[PATCH] D50433: A New Divergence Analysis for LLVM

Fri Aug 10 05:34:38 PDT 2018

simoll added a comment.

In https://reviews.llvm.org/D50433#1195085, @alex-t wrote:

> Yes, my approach requires pre-computation of post-dominance sets. Nevertheless, no predecessor walk is necessary. I compute the PDT sets using Cooper's "2 fingers" algorithm that uses linear walk of the post-dominator tree.
>  Given that the post-dominator tree is already used by the previous passes and has been constructed before the overhead is relatively small.

Ok. You still materialize the PDT sets per join point even before you know if any branch is divergent. I agree that the pre-processing cost should be negligible in the big picture. Btw, i suspect you technique could be made lazy as well.

> In fact I don't use non-filtered PDT as well. I should have describe the algorithm in more details.
>  I really use the set difference between the value source block and PHIs parent block.
> Namely:
> 
> additional "operands" set is computed as the join
> 
> for each PHI incoming value we consider the value source block post-dominance frontier. We take from it only blocks that are NOT in the post-dominance frontier of the join (PHIs) block.
>  That is the way to exclude those divergent branches that are common between the value source block and the join block.
> 
> The result set is the JOIN of the all input values difference sets.

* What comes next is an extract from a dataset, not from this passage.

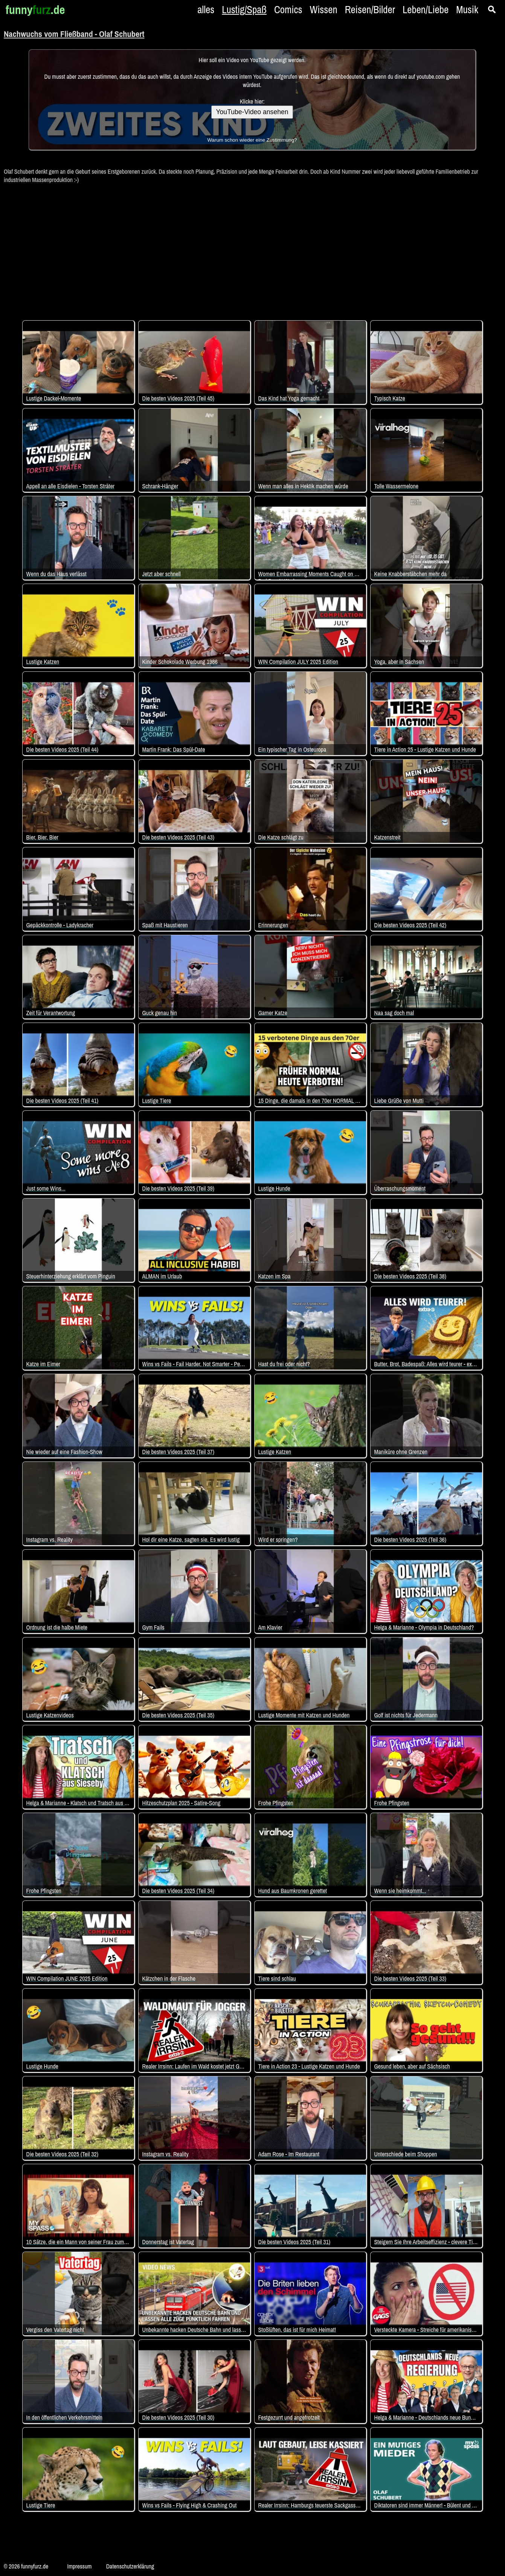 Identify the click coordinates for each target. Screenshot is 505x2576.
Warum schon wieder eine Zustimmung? (252, 140)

How do you deal with terminators that have more than two successors? Example:

  switch (divInt) {
    case 0:
     v = 1.0; break;
    case 1:
     v = 20.0; break;
    default:
    // do stuff (block D)
    return;
  }
  // do other stuff, using 'v' (J)

  +----A----+
  |    |    |
  C0  C1    D
  \   |    [..]
   \  |
     J

J is control-dependent on A. Therefore, you will erase A from the PDT sets of C0 and C1. However, there exist two disjoint paths from A to J through C0 and C1, which make PHI nodes in J divergent.

> Unfortunately, I cannot paste here the formal definition that would look more comprehensive just because I have no idea how to insert TEX or another mean of writing equations here :)

Funny enough there is support for stuff like "[ctrl] + [alt] + [del]" but i couldn't find any for math ;)

> Okay. Let's say on iteration N we compute the branch divergence as 1 (divergent). We mark all the joins as divergent.
>  The question is which iteration the PHIs users are updated? For the PHIs that are dominated by the branch, I guess, users will be updated in the same iteration because by the moment PHIs are processed they already have the "divergent" flag.

After `DA::UpdatePHINode` has computed a new divergence value for the PHI node it will put all users of the PHI-node on the worklist.
That mechanism is purely worklist based and independent of dominance.
The DA side of divergence propagation is implemented in `DA::propagateX(..)` methods where X=`Loop|Branch|Join`. The `Loop` and `Branch` variants are basically the same.

> If the branch is the back edge source we have to iterate once more to propagate the sync divergence to the loop header and body. Is this correct?

Let's talk about loops :)

join points inside loops
------------------------

In reducible loops all live threads re-converge at the loop header. That means we can compute the sync dependences from a branch inside the loop in a single pass: if we kept iterating, we wouldn't detect any new join points (inside the loop).
One detail: we don't need to revisit the header because the SDA works in a "push" mode (e.g. the header "tag" is updated whenever a predecessor is processed).

join points outside the loop of the branch
------------------------------------------

In our nomenclature that kind of branch (divergent branch as back edge source (if the other successor is not post-dominated by the header..)) triggers a divergent loop exit.
Branches cause loop divergence if there is a disjoint path from the branch to a block outside the loop and another one back to the header.
So, a loop can well become divergent even though all immediate loop exiting branches are uniform (shown in the `hidden_loop_diverge` test of `test/Analysis/DivergenceAnalysis/AMDGPU/hidden_loopdiverge.ll`).
In that case, the entire loop becomes divergent (as far as the DA in this patch is concerned), meaning it can spew out divergent threads through all its loop exits.
That in turn means that there could be additional join points of divergent control outside the loop (as happens in the test case).
To that end, if a loop is first marked as divergent, we pretend it was a single node in the CFG with a divergent terminator (see `SDA::join_blocks(const Loop&)`, which does pretty much the same as its twin for `TerminatorInst`s).

Repository:
  rL LLVM

https://reviews.llvm.org/D50433